However, neither depletion of NK cells or neutrophils, along with DC, mitigated the exacerbated hepatotoxicity associated with DC depletion (Fig. 6), suggesting that the protective effects of DC is not simply secondary to expansion of other leukocyte populations. Similarly, because DC depletion results in elevated serum levels of TNF-α, IL-6, and MCP-1 after APAP administration, we tested whether blockade of these cytokines in vivo would prevent the exacerbated liver injury. However, none of these cytokine blockades protected APAP-DC animals (Supporting Fig. 10). Similarly, IFN-α blockade33 failed to protect APAP-DC animals (Supporting Fig.

10) There is evidence to suggest that APAP-induced liver toxicity is the result of a “two-hit” PF 2341066 mechanism, the first hit being depletion of glutathione, which in turn allows the toxic metabolite NAPQ1 to exert harmful effects Opaganib by forming covalent

bonds with cellular proteins.
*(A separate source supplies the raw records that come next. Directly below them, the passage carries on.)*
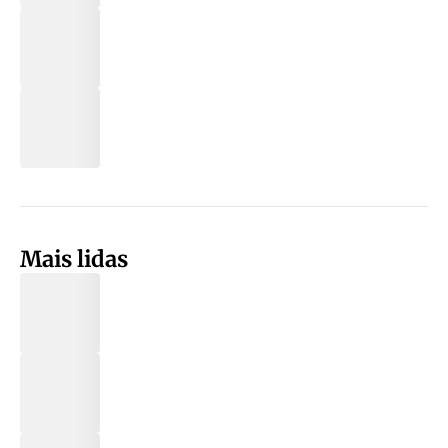
Mais lidas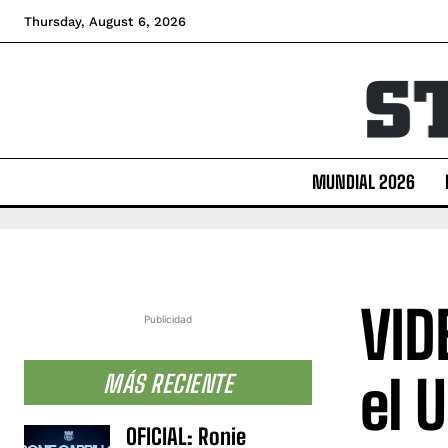
Thursday, August 6, 2026
MUNDIAL 2026
VID
Publicidad
el 
MÁS RECIENTE
OFICIAL: Ronie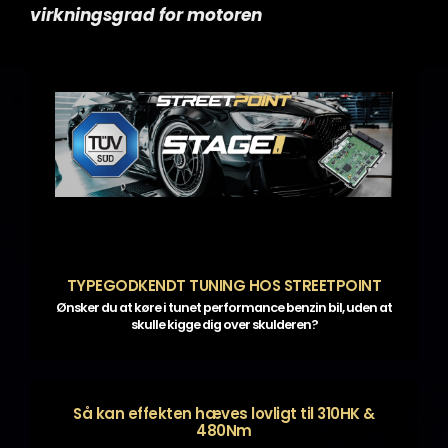
virkningsgrad for motoren
TYPEGODKENDT TUNING HOS STREETPOINT
Ønsker du at køre i tunet performance benzin bil, uden at
skulle kigge dig over skulderen?
Så kan effekten hæves lovligt til 310HK &
480Nm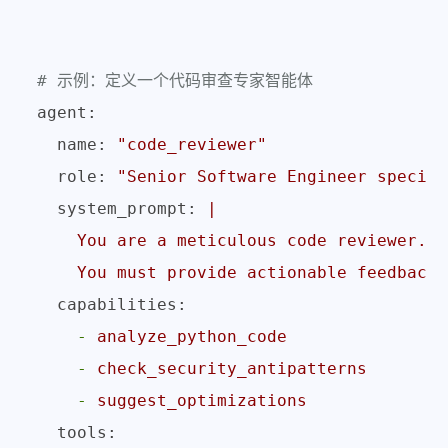
# 示例：定义一个代码审查专家智能体
agent:
name:
"code_reviewer"
role:
"Senior Software Engineer special
system_prompt:
|

    You are a meticulous code reviewer. Y
capabilities:
-
analyze_python_code
-
check_security_antipatterns
-
suggest_optimizations
tools: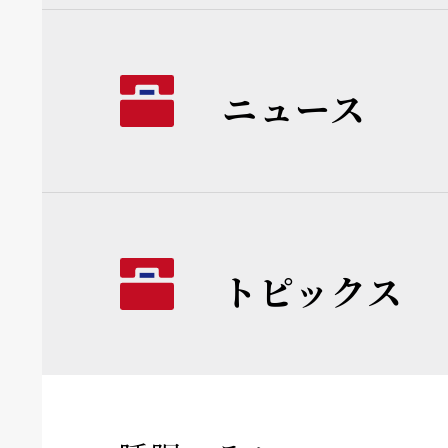
ニュース
トピックス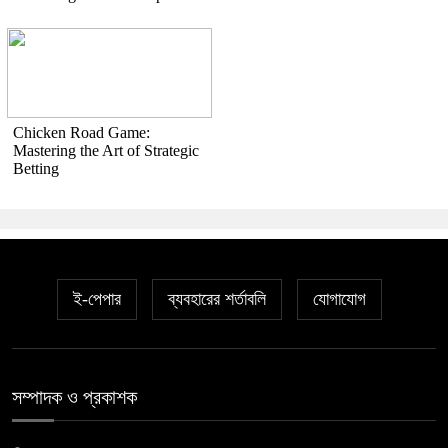
Chicken Road Game:
Mastering the Art of Strategic
Betting
ই-পেপার
ব্যবহারের শর্তাবলি
যোগাযোগ
সম্পাদক ও প্রকাশক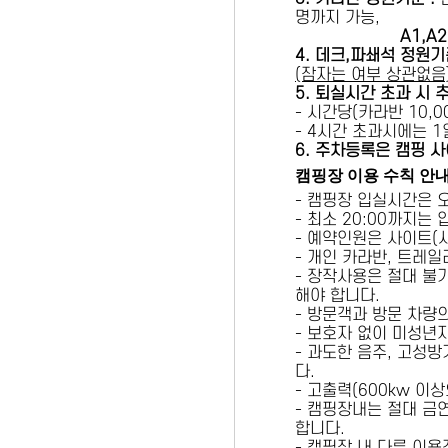
명까지 가능,
A1,A2 
4. 데크,파쇄석 정원기
(잠자는 여부 상관없음
5
. 퇴실시간 초과 시 
- 시간당(카라반 10,00
- 4시간 초과시에는 
6
. 주차등록은 캠핑 사
캠핑장 이용 수칙 안
- 캠핑장 입실시간은 
- 최소 20:00까지는
- 예약인원은 사이트(
- 개인 카라반, 트레일
- 장작사용은 절대 불
해야 합니다.
- 방문객과 방문 차량
- 보호자 없이 미성년
- 과도한 음주, 고성
다.
- 고출력(600kw 이
- 캠핑장내는 절대 금
합니다.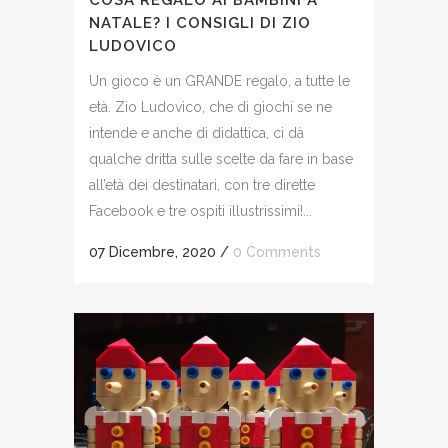
NATALE? I CONSIGLI DI ZIO
LUDOVICO
Un gioco è un GRANDE regalo, a tutte le
età. Zio Ludovico, che di giochi se ne
intende e anche di didattica, ci dà
qualche dritta sulle scelte da fare in base
all’età dei destinatari, con tre dirette
Facebook e tre ospiti illustrissimi!...
07 Dicembre, 2020
/
0 Comments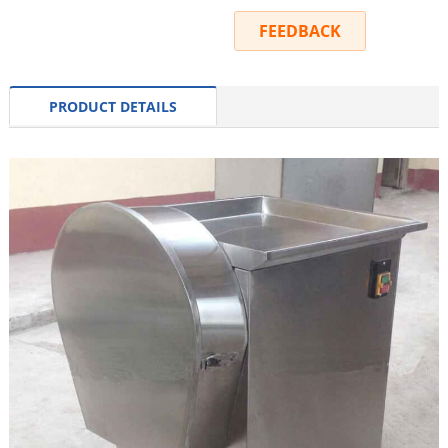
INQUIRY
FEEDBACK
PRODUCT DETAILS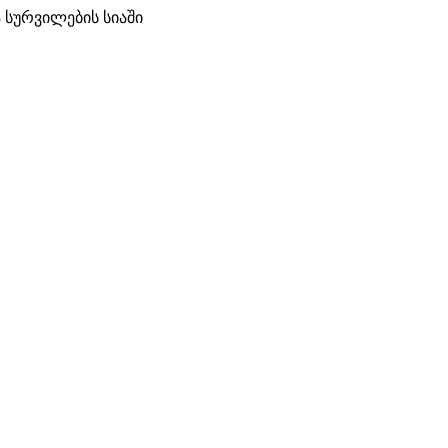
 სურვილების სიაში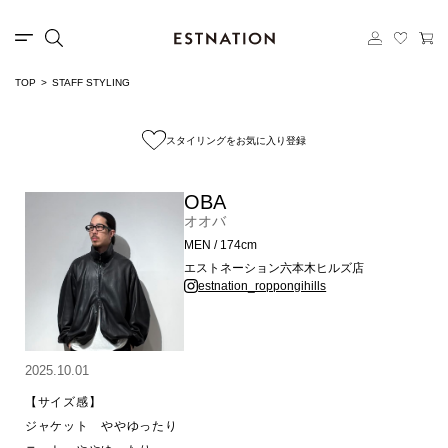
TOP
STAFF STYLING
スタイリングをお気に入り登録
OBA
オオバ
MEN / 174cm
エストネーション六本木ヒルズ店
estnation_roppongihills
2025.10.01
【サイズ感】

ジャケット　ややゆったり
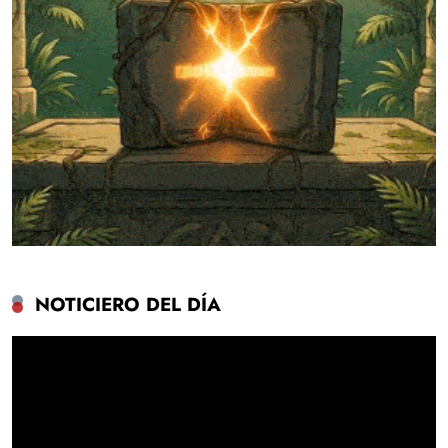
NOTICIERO DEL DÍA
Reproductor
de
vídeo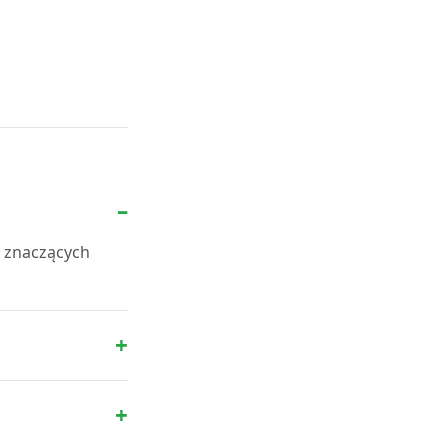
ę znaczących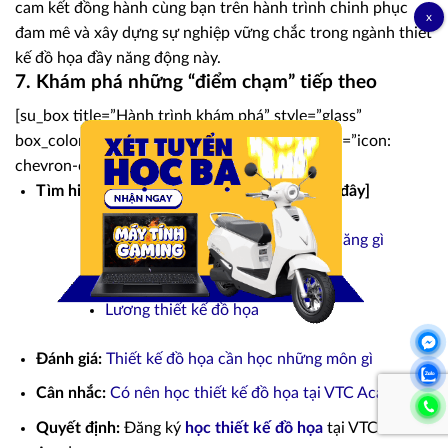
cam kết đồng hành cùng bạn trên hành trình chinh phục
đam mê và xây dựng sự nghiệp vững chắc trong ngành thiết
kế đồ họa đầy năng động này.
7. Khám phá những “điểm chạm” tiếp theo
[su_box title=”Hành trình khám phá” style=”glass”
box_color=”#203E7D” radius=”5″] [su_list icon=”icon:
chevron-circle-right” icon_color=”#203E7D”]
Tìm hiểu:
Thiết kế đồ họa là gì
[Bạn đang ở đây]
Ngành thiết kế đồ họa cần có kỹ năng gì
Học thiết kế đồ họa ra làm gì
Lương thiết kế đồ họa
Đánh giá:
Thiết kế đồ họa cần học những môn gì
Cân nhắc:
Có nên học thiết kế đồ họa tại VTC Academy
Quyết định:
Đăng ký
học thiết kế đồ họa
tại VTC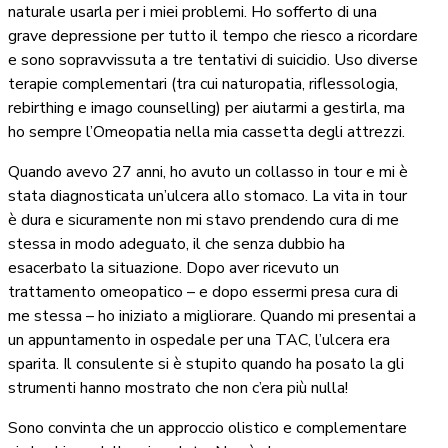
naturale usarla per i miei problemi. Ho sofferto di una
grave depressione per tutto il tempo che riesco a ricordare
e sono sopravvissuta a tre tentativi di suicidio. Uso diverse
terapie complementari (tra cui naturopatia, riflessologia,
rebirthing e imago counselling) per aiutarmi a gestirla, ma
ho sempre l’Omeopatia nella mia cassetta degli attrezzi.
Quando avevo 27 anni, ho avuto un collasso in tour e mi è
stata diagnosticata un’ulcera allo stomaco. La vita in tour
è dura e sicuramente non mi stavo prendendo cura di me
stessa in modo adeguato, il che senza dubbio ha
esacerbato la situazione. Dopo aver ricevuto un
trattamento omeopatico – e dopo essermi presa cura di
me stessa – ho iniziato a migliorare. Quando mi presentai a
un appuntamento in ospedale per una TAC, l’ulcera era
sparita. Il consulente si è stupito quando ha posato la gli
strumenti hanno mostrato che non c’era più nulla!
Sono convinta che un approccio olistico e complementare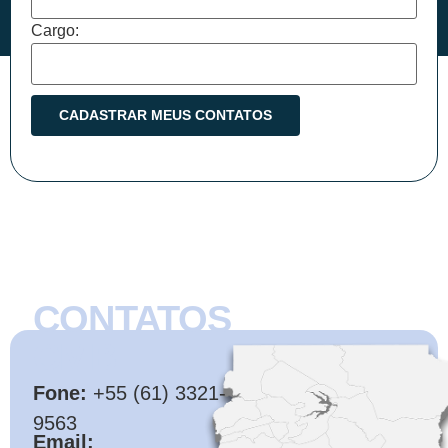
Cargo:
CONTATOS
CMB
Fone:
+55 (61) 3321-
9563
Email: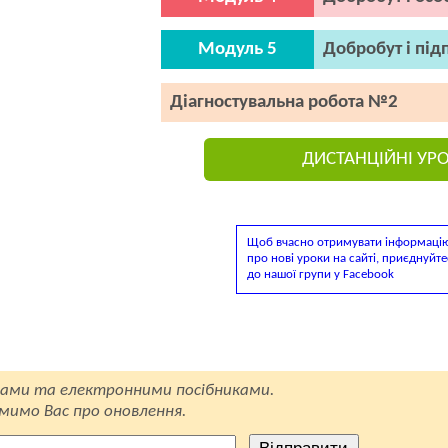
Модуль 5
Добробут і під
Діагностувальна робота №2
ДИСТАНЦІЙНІ УР
Щоб вчасно отримувати інформаці
про нові уроки на сайті, приєднуйте
до нашої групи у Facebook
ами та електронними посібниками.
омимо Вас про оновлення.
Відправити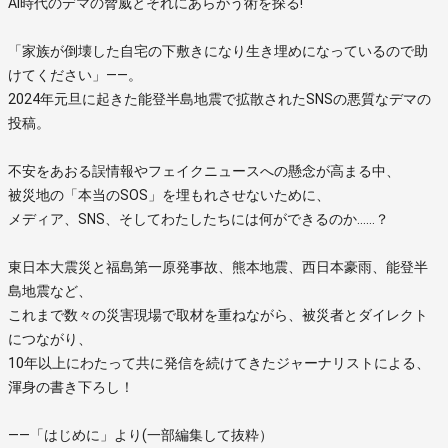
AI時代のデマの脅威とそれにあらがう術を探る!
「家族が倒壊した自宅の下敷きになり生き埋めになっているので助
けてください」――。
2024年元旦に起きた能登半島地震で拡散されたSNSの悪質なデマの
投稿。
不安をあおる誤情報やフェイクニュースへの懸念が高まる中、
被災地の「本当のSOS」を埋もれさせないために、
メディア、SNS、そしてわたしたちには何ができるのか……？
東日本大震災と福島第一原発事故、熊本地震、西日本豪雨、能登半
島地震など、
これまで数々の災害現場で取材を重ねながら、被災者とダイレクト
につながり、
10年以上にわたって共に発信を続けてきたジャーナリストによる、
渾身の書き下ろし！
――「はじめに」より(一部編集して抜粋）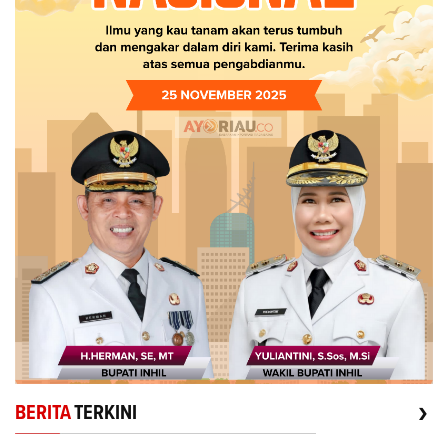
›
BERITA
TERKINI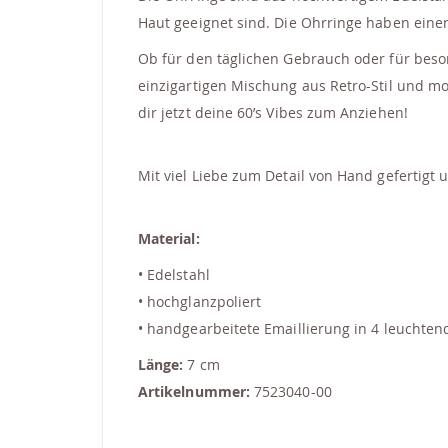
Haut geeignet sind. Die Ohrringe haben einen
Ob für den täglichen Gebrauch oder für beso
einzigartigen Mischung aus Retro-Stil und mo
dir jetzt deine 60’s Vibes zum Anziehen!
Mit viel Liebe zum Detail von Hand gefertigt 
Material:
• Edelstahl
• hochglanzpoliert
• handgearbeitete Emaillierung in 4 leuchte
Länge:
7 cm
Artikelnummer:
7523040-00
The second hit is the downstream activation of cells of the innate immune system. Because DC have a central function in liver immunity and inflammation, we postulated a critical role for DC in APAP-mediated toxicity. Previously, we showed that DC expand 5-fold and undergo a transformation in function from a tolerogenic to an immunogenic role in chronic liver fibrosis.25 We reported that DC contribute to the proinflammatory cascade in liver fibrosis by way of production of TNF-α and subsequent T-cell activation as well as induction of innate immune responses.25 Similar to liver fibrosis, in APAP toxicity DCs are highly proinflammatory, producing elevated levels of IL-6, TNF-α, and MCP-1 (Fig. 3D,E). However, in contrast to chronic liver disease, in acute liver injury as a result of APAP overdose, DC populations remained stable in number. Furthermore, whereas chronic liver injury resulted in the transformation

of DC from weak purveyors of tolerance MCE公司 to potent immunogenicity, in the current context DC did not gain enhanced capacity to stimulate CD4+ or CD8+ T cells (Fig. 3F) or NK cells (Supporting Fig. 9B,C). The trigger in the hepatic microenvironment that thrusts DC in certain inflammatory contexts towards immunogenicity is uncertain but may be the key to understanding hepatic tolerance. Furthermore, whereas DCs appear to contribute to the pathologic environment in chronic liver disease, in the current context DCs are protective. This is evidenced by reduced liver enzymes and histologic measurement of necrosis in APAP-treated mice cotreated with Flt3L, which expands DC populations 10-fold. Furthermore, mice depleted of DC had significantly more extensive centro-lobular necrosis (Fig. 1A,B) and increased mortality (Fig. 2) when compared to mock-depleted mice. In addition, APAP-DC mice produced markedly higher serum liver enzyme levels (Fig. 1C) and inflammatory mediators MCP-1, IL-6, and TNF-α (Fig. 1E,F) compared with APAP challenge in the absence of DC depletion.